= Carolyn Fischer =

Environmental economist

Carolyn Fischer is an environmental economist. She was born in Ontario, later moving to the United States. She is a senior fellow for Resources for the Future, as well as being a Canada 150 Research Chair in Climate Economics, Innovation, and Policy. She is also a professor of environmental and natural resource economics at Vrije Universiteit-Amsterdam.

==Early life and education==

Born in Waterloo, Ontario, Fischer is the daughter of Charlotte Froese Fischer and Patrick C. Fischer. In 1997, Fischer earned a PhD in economics from the University of Michigan at Ann Arbor.

==Career==

Fischer was a staff economist at the Council of Economic Advisers to the President from 1994 to 1995. She then went on to join Resources for the Future in 1997, where she is now a senior fellow. Dr. Fischer was an EU Marie Sklodowska-Curie Fellow from 2014 to 2016. She has also been a Marks Visiting professor at University of Gothenburg from 2017 to 2018, a Dahrendof Visiting Follow at the London School of Economics, a UCE3 Senior Fellow at the University of California Santa Barbara, and a fellow at the Center for Advanced Study of the Norwegian Academy of Science and Letters. Dr.
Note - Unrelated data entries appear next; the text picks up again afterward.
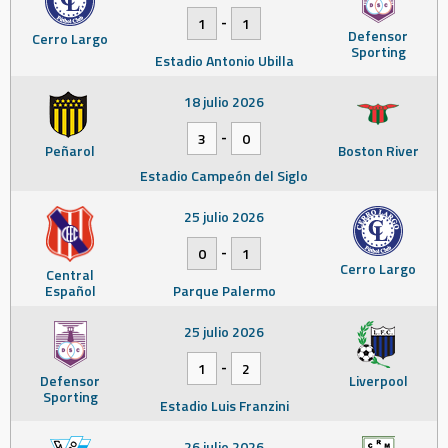
-
1
1
Defensor
Cerro Largo
Sporting
Estadio Antonio Ubilla
18 julio 2026
-
3
0
Peñarol
Boston River
Estadio Campeón del Siglo
25 julio 2026
-
0
1
Cerro Largo
Central
Español
Parque Palermo
25 julio 2026
-
1
2
Defensor
Liverpool
Sporting
Estadio Luis Franzini
26 julio 2026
Fischer is a consultant for the World Bank Group, a staff economist for the Council of Economic Advisors, and has taught at Johns Hopkins University.

Having previously been on the Association of Environmental and Resource Economists board of directors, Fischer is now a part of the expert advisory board for the Mercator Research Institute on Global Commons and Climate Change in Berlin, the Euro-Mediterranean Center on Climate Change, Economics for Energy, and the Environmental Defence Fund. Having become one of the world's leading environmental economists, Dr. Fischer is currently a professor and thesis supervisor at the Vrije Universiteit-Amsterdam. She is teaching environmental and natural resource economics, as well as policy instrument design. Fischer is one of 20 academics working as a Canada 150 Research Chair in Climate Economics, Innovation and Policy at the University of Ottawa. Along with being a senior fellow for Resources for the Future, Dr. Fischer is also a Tinbergen Institute affiliate, a CESifo Research Network fellow, a fellow with the European Commission at Venice's Eni Enrico Mattei foundation, and a member of Environment Canada's Economics and Environmental Policy Research Network. Fischer serves on the scientific board of Economics for Energy and the economics advisory board of the Environmental Defense Fund. She is also a part of the European Association of Environmental and Resource Economics, as both vice-president and council member. Dr. Fisher is co-editor of Environmental and Resource Economics, also on the editorial board of the Review of Environmental Economics and Policy and the International Review of Environmental and Resource Economics.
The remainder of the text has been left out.